Nous devons partir cette semaine pour la Suisse, je renonce à la folie d'Orange, à cette fête avec les comédiens ; la minute où je vous aurais vu à Lyon eût été un point de déchirement, je m'en vais vers le 6, le 7, directement là-haut, au-dessus de Territet, de Chillon; plus qu'aux fantômes de Byron et de Michelet, je m'attacherai à la silhouette du touchant hôtel où, morte de chaleur, neurasthénique par les vapeurs d'un thé bouillant avalé chez les Ferry-Sonniau, j'allai me reposer un instant, si nerveuse, tandis que vous, très bon, très compatissant, attendiez avec Philippe dans le jardin de l'hôtel. Je retrouverai toutes les teintes de ces heures passées sur le lac, sur les coteaux, à cette même époque si chaude des premiers soirs de septembre.
J'emporterai là-bas, - avec des livres de vous, bien entendu, ce sont les accords de départ et d'appui de mes propres chants, - j'emporterai ce volume que vous m'avez offert sans me voir, et où Sainte-Beuve décrit avec transport les nuits sur le lac Léman.

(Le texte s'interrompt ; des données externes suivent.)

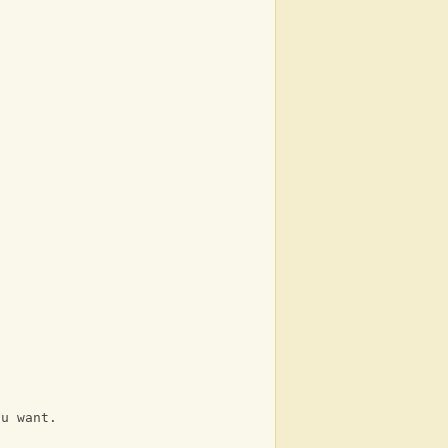
ou want.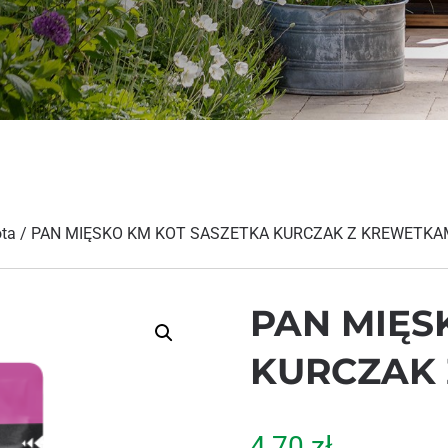
ota
/ PAN MIĘSKO KM KOT SASZETKA KURCZAK Z KREWETKA
PAN MIĘS
KURCZAK 
4,70
zł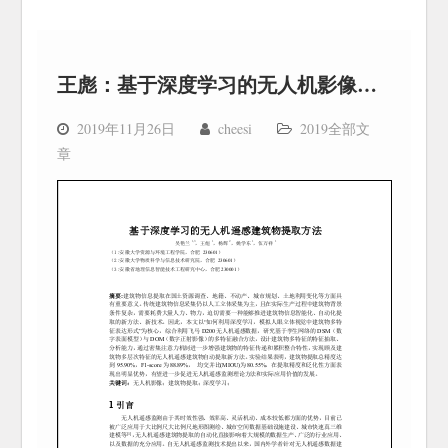
王彪：基于深度学习的无人机影像建筑物提取
2019年11月26日
cheesi
2019全部文
章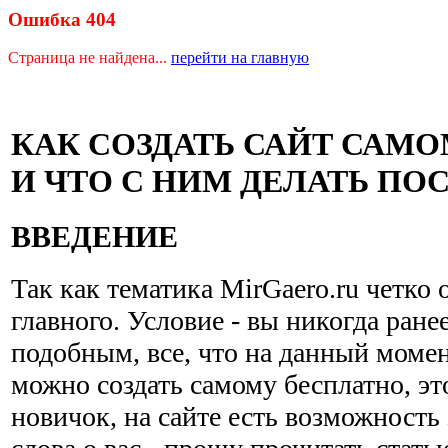
Ошибка 404
Страница не найдена...
перейти на главную
КАК СОЗДАТЬ САЙТ САМ
И ЧТО С НИМ ДЕЛАТЬ ПО
ВВЕДЕНИЕ
Так как тематика MirGaero.ru четко 
главного. Условие - вы никогда ране
подобным, все, что на данный момен
можно создать самому бесплатно, эт
новичок, на сайте есть возможность 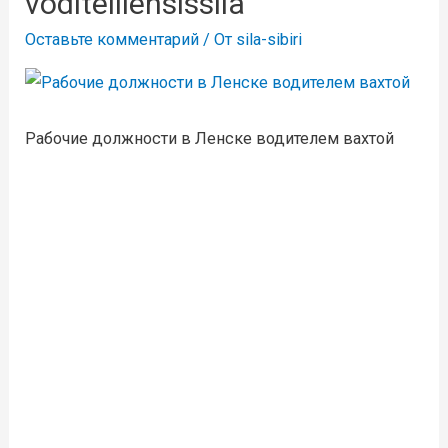
voditelilenslssila
Оставьте комментарий
/ От
sila-sibiri
Рабочие должности в Ленске водителем вахтой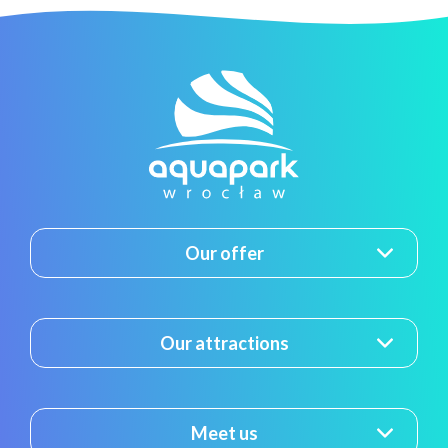
Our offer
Our attractions
Meet us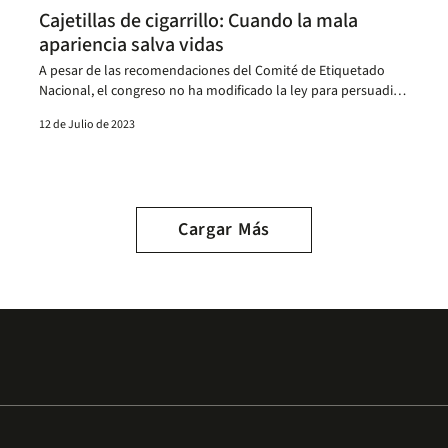
Cajetillas de cigarrillo: Cuando la mala
apariencia salva vidas
A pesar de las recomendaciones del Comité de Etiquetado
Nacional, el congreso no ha modificado la ley para persuadir a
más fumadores.
12 de Julio de 2023
Cargar Más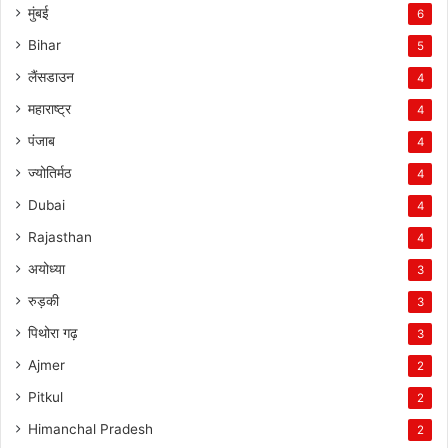
मुंबई
6
Bihar
5
लैंसडाउन
4
महाराष्ट्र
4
पंजाब
4
ज्योतिर्मठ
4
Dubai
4
Rajasthan
4
अयोध्या
3
रुड़की
3
पिथोरा गढ़
3
Ajmer
2
Pitkul
2
Himanchal Pradesh
2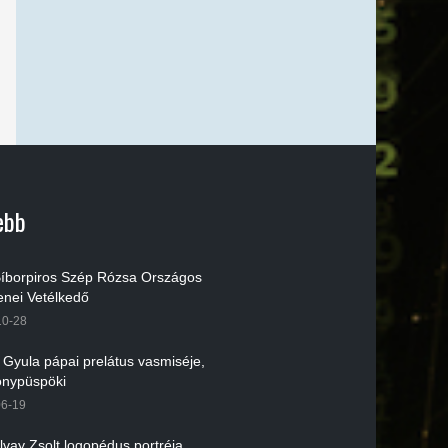
ebb
 Bíborpiros Szép Rózsa Országos
nei Vetélkedő
10-28
r Gyula pápai prelátus vasmiséje,
nypüspöki
06-19
lvay Zsolt logopédus portréja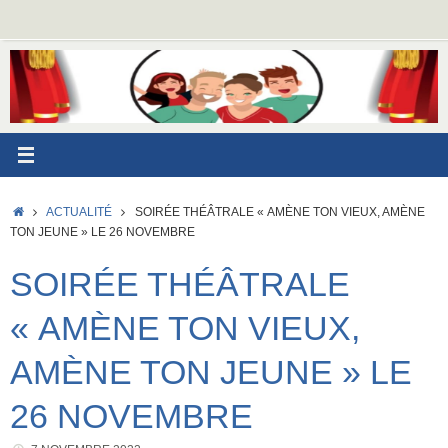
Passer
au
contenu
ACCUEIL
ACTUALITÉ
SOIRÉE THÉÂTRALE « AMÈNE TON VIEUX, AMÈNE
TON JEUNE » LE 26 NOVEMBRE
SOIRÉE THÉÂTRALE
« AMÈNE TON VIEUX,
AMÈNE TON JEUNE » LE
26 NOVEMBRE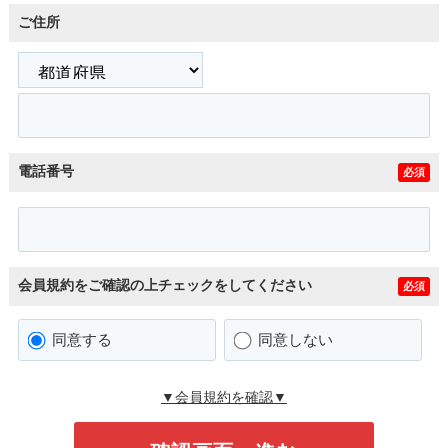
ご住所
電話番号
必須
会員規約をご確認の上チェックをしてください
必須
同意する
同意しない
▼会員規約を確認▼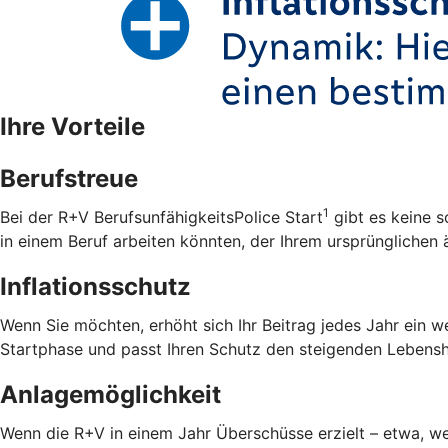
Ihre Vorteile
Berufstreue
1
Bei der R+V BerufsunfähigkeitsPolice Start
gibt es keine s
in einem Beruf arbeiten könnten, der Ihrem ursprünglichen ä
Inflationsschutz
Wenn Sie möchten, erhöht sich Ihr Beitrag jedes Jahr ein w
Startphase und passt Ihren Schutz den steigenden Lebensh
Anlagemöglichkeit
Wenn die R+V in einem Jahr Überschüsse erzielt – etwa, wei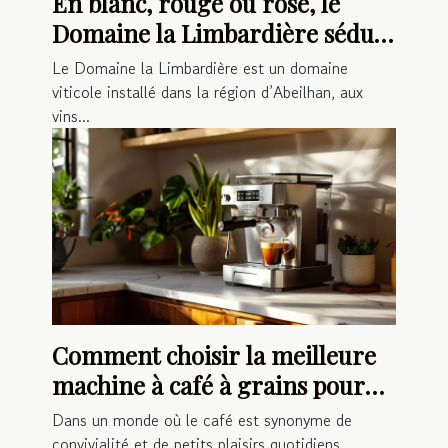
En blanc, rouge ou rosé, le
Domaine la Limbardière séduit
les amateurs de vin !
Le Domaine la Limbardière est un domaine
viticole installé dans la région d’Abeilhan, aux
vins...
Comment choisir la meilleure
machine à café à grains pour
votre foyer en 2025
Dans un monde où le café est synonyme de
convivialité et de petits plaisirs quotidiens,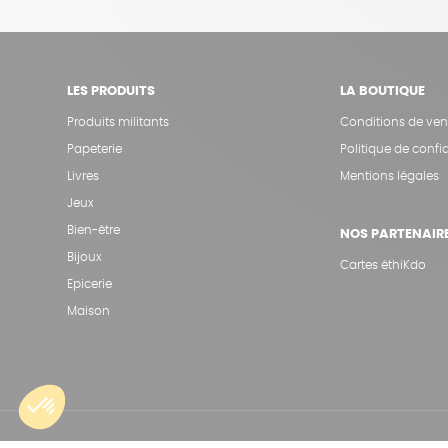
LES PRODUITS
LA BOUTIQUE
Produits militants
Conditions de ven
Papeterie
Politique de confid
Livres
Mentions légales
Jeux
Bien-être
NOS PARTENAIR
Bijoux
Cartes éthiKdo
Epicerie
Maison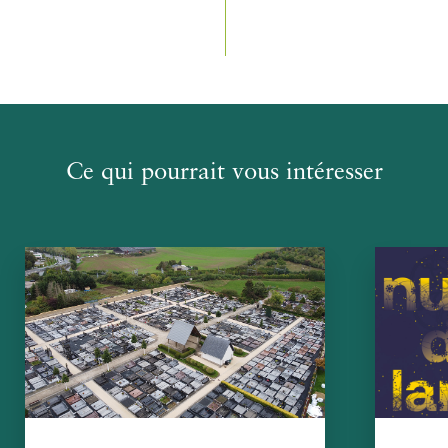
Ce qui pourrait vous intéresser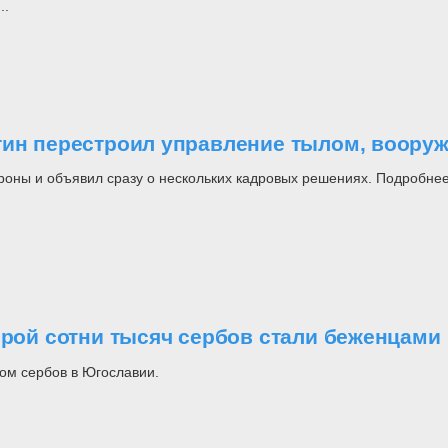
..
утин перестроил управление тылом, воор
роны и объявил сразу о нескольких кадровых решениях. Подробнее
орой сотни тысяч сербов стали беженцами
ом сербов в Югославии.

Ce sont des vers sensibles, et démodés, mais que vous aimeriez pour leur élan, leur douce emphase et leur maladresse. Le jeune et habile Bonnard se refuserait de tels soupirs mal ingénieux, de si simples vers, mais ils sont modelés sur le cœur et sur la physionomie d'un pathétique visage, et bons pour nous.
Au revoir, mon ami, partout présent, et que j'entends si bien.